PD: después de haber leído tu entrada, he ido a comprar al "mercadona" y he podido comprobar, tristemente, todas tus observaciones. Qué lugar más inhabitable, lleno de "individualizados buscadores de tesoros gastronómicos". Ni tan siquiera el cajero me ha dicho hola.
Saludos Juan
He leído esta mañana y he disfrutado con la deleitación con que describes es trocito de la vida cotidiana, lo que llamas de la vida corriente y la ciudad en que habitas
ResponderEliminarEl milagro de los Vergeles…
Efectivamente hay cosas que todavía son posibles y genuinas en muchos lugares de Andalucía, y aprecio que es mas difícil verlas en otros lugares del Estado…mas modernizados , como tu dices
Tu descripción lucido-irónico-dolida, de los distintos agrupamientos sociales que deambulan por ella…rescata con enorme sensibilidad facetas de lo humano, y nos describe de un modo delicioso, el escenario primero y el protagonista después del milagro de los Vergeles. Que seria el milagro de la atención de las necesidades de los otros: con una sonrisa, con una cancioncilla en la boca, y logrando (no otra cosa es ser profesional) con una genuina profesionalidad la percepción y la atención cuidadosa de las diferentes necesidades de cada uno de los interlocutores, sus parroquianos, para no usar el termino mercantilizado de clientes que las organizaciones nos quieren hacer hacen normalizar…
he disfrutado mucho.
gracias
Llegar en bicicleta, jugar con las niñas en la calle, charlar con el frutero, pasarte el día acariciando a la persona que quieres, ejercer el derecho a la alegría auténtica, más allá de simulacros.
ResponderEliminarEsa convivencialidad es ya, desde hace tiempo, especie en peligro de extinción, de ahí la necesidad de relanzar y reforzar el sentido crítico y de resistencia a esas lógicas invibles que van esclerotizando cada vez más el alma, pulsión y viveza de las muchedumbres.
Leyendo tu prosa descreida y sagaz he recordado al magnífico Jacques Tati.
Gracias Juan, los mejores deseos para seguir construyendo vida hallá donde no la haya. En la cafetería de Vergeles, Granada y donde sea.

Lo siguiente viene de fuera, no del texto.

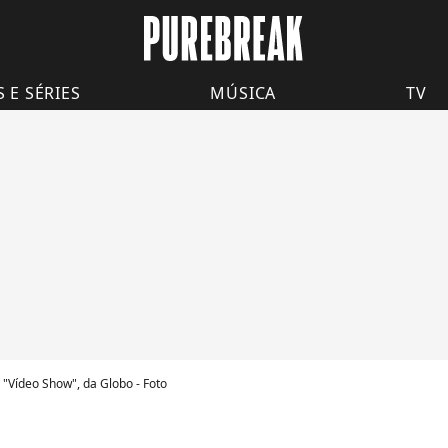
S E SÉRIES
MÚSICA
TV
"Vídeo Show", da Globo - Foto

En mi barrio en Santander donde vivo desde hace 18 años abundan los bares, siendo la primera industria local. Pero hay uno servido por un matrimonio, barcelonés el, vasca ella, que se caracteriza por tres rarezas muy agradables; tienen buena música, que suena suave de forma no invasiva (la TV o está apagada o sin sonido), tanto él como ella tararean con buen oído lo que se escucha del pequeño equipo de música del que disponen y tienen a disposición de los clientes toda la oferta periodística posible, local y nacional, incluyendo El País, rara avis en un barrio que no suele pasar de El Diario Montañés y el As o el Marca. Pero lo realmente más agradable es oírles cantar o canturrear felices mientras atienden a su clientela. Transmiten placidez, bienestar, eso que es tan fácil de contagiar como los malos humos y que abunda mucho menos. Así que mi identificación total con tu aprecio por el señor de las tostadas.